The original Borg were a medley of cables, tubes and a chalk-white pallor. This pseudo-gothic look was impressive but anodyne, failing to reflect the true horror of man being forcibly consumed by machine. The new Borg possess a more reptilian skin pigmentation, and are variously inspired by H.R. Giger (in the stylised ferocity of their appearance); Terminator (the use of crimson lights and penetration of the skin), and Shinya Tsukamoto’s Tetsuo: The Iron Man (1989), in the grotesque body horror of the assimilation process. Their appearance is complimented by some choice cinematography, for they appear constantly immense and innumerable. Director Jonathan Frakes (who still finds time to play Will Riker in the film) revels in the tension before their initial reveal, shooting and framing at a distance, and using shadow and darkness as if directing a classic horror film. The initial attack sequence aboard the Enterprise is genuinely frightening, and is made all the more suspenseful by the genius of the late, great composer Jerry Goldsmith. His masterful score adds so much to this film. Goldsmith loved scoring Star Trek films, and they are much less for his absence.

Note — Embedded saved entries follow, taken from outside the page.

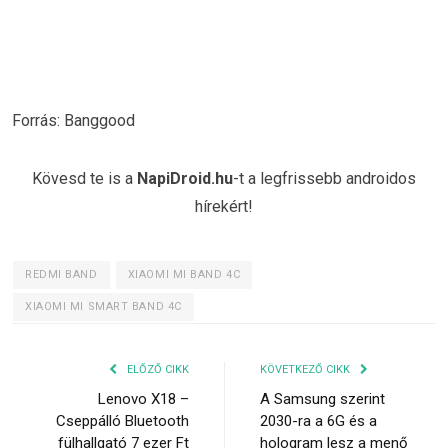
Forrás: Banggood
Kövesd te is a
NapiDroid.hu
-t a legfrissebb androidos
hírekért!
REDMI BAND
XIAOMI MI BAND 4C
XIAOMI MI SMART BAND 4C
ELŐZŐ CIKK
KÖVETKEZŐ CIKK
Lenovo X18 –
A Samsung szerint
Cseppálló Bluetooth
2030-ra a 6G és a
fülhallgató 7 ezer Ft
hologram lesz a menő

A new addition to the Borg mythology is that of an individual figurehead, in the form of the Borg Queen. Her origins are left deliberately ambiguous. Rather than serving as a direct ‘leader’ of the hive mind, she is portrayed as a necessary controlling influence. It is even implied that she is immortal, although her literal destruction represents the end of the Borg in her immediate vicinity. She is granted a stunning reveal, entering the film as a disembodied head, shoulders and spine. Alice Krige’s subsequent performance is almost uncomfortably sexy. She is seduction incarnate as she tempts and tantalises, all the while remaining capable of the utmost menace. It is a striking performance. It helps that she spends much of the film sparring with Brent Spiner’s Data; a wise choice, for Spiner is one of the most under-appreciated actors of a generation. He can oscillate between childlike curiosity and profound wisdom almost on a whim, and their philosophical conversations are a highlight of the film.

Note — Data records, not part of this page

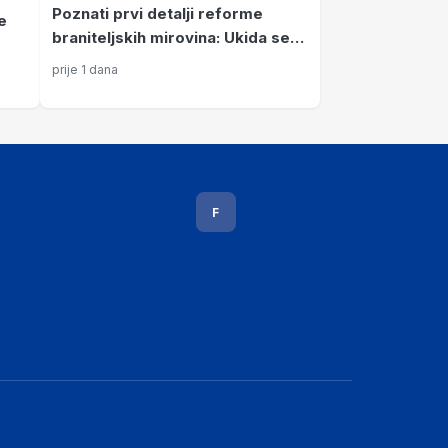
Poznati prvi detalji reforme
e
braniteljskih mirovina: Ukida se
posljednje umanjenje iz 2002.
prije 1 dana
godine
F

The true story of First Contact concerns the trauma of a man who was corrupted and essentially raped. Patrick Stewart gives a mesmeric performance as an increasingly vengeful Picard. The dispassionate explorer of old gives way to a ‘soldier’, in Lily’s words, seeking to ‘hurt’ - again, Lily’s words - those who have wounded him. In a memorable bridge scene with Worf, Picard risks both death and the permanent destruction of a friendship out of rage-induced spite. All the folly inherent to the species is then laid bare, as Picard rants and smashes his models - the literal legacy of the Enterprise - to pieces, and vows to ‘make them pay for what they’ve done’. First Contact subverts the character roles seen in Wrath of Khan, but the central lesson of Moby Dick still applies. The only difference between Captain Ahab, Khan Noonien Singh and Jean-Luc Picard is ultimately, one chooses to quit. It is hugely ironic that in a story that is also about preserving a path towards greater enlightenment, it takes the words of a supposedly unenlightened soul to bring a ‘great’ man back to the light. Star Trek: First Contact and Star Trek II: The Wrath of Khan are different films, but one is the true spiritual successor of the other. That is high praise for any film, but for a Star Trek film, there is no higher acknowledgement.